This project, "Emotion Feedback," aims to recommend conversation topics for video chats based on real-time emotion analysis.
이준범 | 이원재 | 권영우 | 심재호 |
Backend, Signaling Server | Model Server | Frontend | Modeling |
ss7622 | Lee-wonjae | kwonup | JaehoSim98 |
- 2024-03-02 ~ 2024-06-14
"Emotion Feedback" is a system designed to alleviate awkward atmospheres and lack of conversation topics during video chats by recommending topics based on real-time emotion analysis.
- Awkward atmosphere
- Lack of conversation topics
- Emotion-based conversation topic recommendation
- Real-time Emotion Analysis: Analyze and store the emotions of the participants in real-time.

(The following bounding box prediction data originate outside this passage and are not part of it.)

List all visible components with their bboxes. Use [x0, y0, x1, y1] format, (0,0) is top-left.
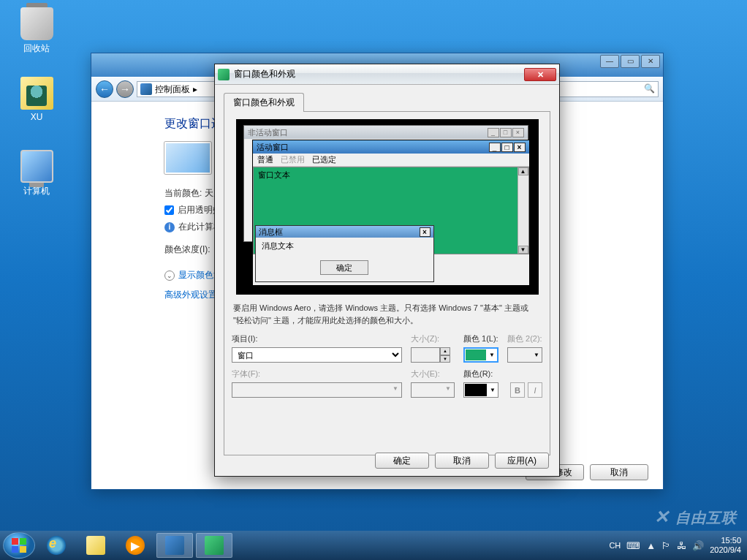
hint-text: 要启用 Windows Aero，请选择 Windows 主题。只有选择 Win… — [233, 302, 541, 326]
nav-forward-button[interactable]: → — [116, 80, 134, 98]
nav-back-button[interactable]: ← — [96, 80, 113, 98]
dropdown-icon: ▼ — [488, 352, 496, 358]
personalization-icon — [205, 536, 224, 555]
clock[interactable]: 15:50 2020/9/4 — [710, 536, 741, 555]
tab-content: 非活动窗口 _□× 活动窗口 _□× 普通 已禁用 已选定 窗口 — [224, 112, 550, 455]
controls-row-1: 项目(I): 窗口 大小(Z): ▲▼ 颜色 1(L): — [232, 333, 542, 363]
preview-inactive-titlebar: 非活动窗口 _□× — [244, 126, 528, 139]
maximize-button[interactable]: ▭ — [621, 55, 640, 68]
minimize-button[interactable]: — — [600, 55, 619, 68]
preview-menu-selected[interactable]: 已选定 — [312, 154, 336, 165]
theme-swatch[interactable] — [164, 142, 211, 174]
font-label: 字体(F): — [232, 368, 402, 379]
dialog-titlebar[interactable]: 窗口颜色和外观 ✕ — [215, 64, 559, 85]
color1-picker[interactable]: ▼ — [463, 347, 498, 363]
preview-active-titlebar: 活动窗口 _□× — [253, 140, 529, 154]
size-z-spinner[interactable]: ▲▼ — [411, 347, 455, 363]
size-z-label: 大小(Z): — [411, 333, 455, 344]
desktop-icon-label: XU — [11, 112, 62, 122]
size-z-input — [411, 347, 440, 363]
breadcrumb-text: 控制面板 — [155, 83, 190, 96]
tray-chevron-icon[interactable]: ▲ — [646, 540, 656, 551]
bold-button[interactable]: B — [510, 382, 525, 398]
color2-label: 颜色 2(2): — [507, 333, 542, 344]
close-button[interactable]: ✕ — [641, 55, 660, 68]
size-e-label: 大小(E): — [411, 368, 455, 379]
preview-scrollbar[interactable] — [517, 167, 528, 254]
preview-msgbox-titlebar: 消息框 × — [256, 226, 433, 238]
tab-strip: 窗口颜色和外观 — [224, 92, 550, 112]
preview-menu-disabled: 已禁用 — [281, 154, 305, 165]
cancel-button[interactable]: 取消 — [435, 453, 489, 469]
apply-button[interactable]: 应用(A) — [495, 453, 549, 469]
control-panel-icon — [165, 536, 184, 555]
clock-date: 2020/9/4 — [710, 545, 741, 555]
folder-icon — [86, 536, 105, 555]
chevron-down-icon: ⌄ — [164, 270, 175, 281]
size-e-select: ▼ — [411, 382, 455, 398]
color-r-label: 颜色(R): — [463, 368, 498, 379]
dialog-body: 窗口颜色和外观 非活动窗口 _□× 活动窗口 _□× 普通 — [215, 85, 559, 464]
dialog-icon — [218, 69, 230, 80]
control-panel-icon — [140, 83, 152, 95]
item-label: 项目(I): — [232, 333, 402, 344]
preview-msgbox-ok[interactable]: 确定 — [320, 260, 368, 275]
taskbar-item-media[interactable]: ▶ — [117, 533, 153, 558]
folder-icon — [20, 77, 53, 110]
preview-menu-normal[interactable]: 普通 — [257, 154, 273, 165]
preview-area: 非活动窗口 _□× 活动窗口 _□× 普通 已禁用 已选定 窗口 — [236, 119, 539, 295]
color1-label: 颜色 1(L): — [463, 333, 498, 344]
taskbar-item-ie[interactable]: e — [38, 533, 75, 558]
recycle-bin-icon — [20, 7, 53, 40]
preview-window-text: 窗口文本 — [258, 170, 290, 181]
action-center-icon[interactable]: 🏳 — [661, 540, 671, 551]
cancel-button[interactable]: 取消 — [590, 464, 648, 480]
preview-msgbox-text: 消息文本 — [256, 238, 433, 254]
preview-menu: 普通 已禁用 已选定 — [253, 154, 529, 167]
dialog-title: 窗口颜色和外观 — [234, 68, 295, 80]
italic-button[interactable]: I — [528, 382, 542, 398]
watermark: 自由互联 — [654, 507, 737, 528]
clock-time: 15:50 — [710, 536, 741, 545]
close-icon: × — [420, 227, 431, 237]
item-select[interactable]: 窗口 — [232, 347, 402, 363]
enable-transparency-checkbox[interactable] — [164, 205, 174, 215]
info-icon: i — [164, 222, 175, 232]
chevron-right-icon: ▸ — [193, 84, 197, 94]
desktop-icon-recycle-bin[interactable]: 回收站 — [11, 7, 62, 55]
taskbar-item-explorer[interactable] — [77, 533, 114, 558]
tab-window-color[interactable]: 窗口颜色和外观 — [224, 93, 304, 112]
keyboard-icon[interactable]: ⌨ — [626, 540, 640, 551]
taskbar-item-personalization[interactable] — [196, 533, 232, 558]
color1-swatch — [466, 349, 486, 360]
desktop-icon-label: 回收站 — [11, 42, 62, 55]
desktop-icon-computer[interactable]: 计算机 — [11, 150, 62, 197]
dropdown-icon: ▼ — [488, 387, 497, 393]
dialog-buttons: 确定 取消 应用(A) — [375, 453, 549, 469]
system-tray: CH ⌨ ▲ 🏳 🖧 🔊 15:50 2020/9/4 — [609, 536, 744, 555]
font-color-swatch — [465, 384, 487, 396]
font-select: ▼ — [232, 382, 402, 398]
language-indicator[interactable]: CH — [609, 541, 621, 550]
computer-icon — [20, 150, 53, 183]
color2-picker: ▼ — [507, 347, 542, 363]
volume-icon[interactable]: 🔊 — [692, 540, 704, 551]
preview-message-box[interactable]: 消息框 × 消息文本 确定 — [255, 225, 434, 282]
start-button[interactable] — [3, 532, 35, 559]
network-icon[interactable]: 🖧 — [677, 540, 686, 551]
controls-row-2: 字体(F): ▼ 大小(E): ▼ 颜色(R): ▼ B — [232, 368, 542, 398]
font-color-picker[interactable]: ▼ — [463, 382, 498, 398]
window-color-dialog: 窗口颜色和外观 ✕ 窗口颜色和外观 非活动窗口 _□× 活动窗口 _□× — [214, 64, 560, 477]
desktop-icon-folder-xu[interactable]: XU — [11, 77, 62, 122]
dropdown-icon: ▼ — [532, 352, 541, 358]
taskbar-item-control-panel[interactable] — [156, 533, 193, 558]
ok-button[interactable]: 确定 — [375, 453, 429, 469]
taskbar: e ▶ CH ⌨ ▲ 🏳 🖧 🔊 15:50 2020/9/4 — [0, 531, 747, 560]
close-button[interactable]: ✕ — [524, 68, 556, 81]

- Emotion-based Topic Recommendation: Recommend conversation topics based on the stored emotions and conversation content.
- Understanding Partner’s Favorability: Analyze and display the favorability graph of the conversation partner post-conversation.
-
Video Call: Users start a video call through the system.
-
Data Collection and Analysis:
- Image Analysis: Analyze the user's facial expressions captured from the video.
- Text Analysis: Convert the conversation into text and analyze the sentiment.
- Audio Analysis: Analyze the tone and speed of the user's voice to determine the emotional state.
-
Data Processing
- Preprocessing images to fit CNN models.
- Converting and preprocessing audio and text data for analysis.
-
Favorability Detection
- Combining data from text, image, and audio analysis to evaluate the favorability between users.
-
Real-time Topic Recommendation
- Using stored data and GPT API to recommend conversation topics in real-time.
-
Data Storage and Feedback
- Storing analyzed text data and favorability scores in a database.
- Providing feedback to users based on stored data after the conversation ends.
- Frontend: React, Figma, WebRTC, MediaStream API
- Backend: FastAPI, SpringBoot, WebSocket, PostgreSQL, AWS
- Modeling: CNN for image, audio, and text analysis, LangChain for natural language processing
Despite achieving significant accuracy for emotion detection, continuous improvements are planned, including expanding the dataset, refining models, and exploring additional applications such as enhancing conversational flow and user engagement.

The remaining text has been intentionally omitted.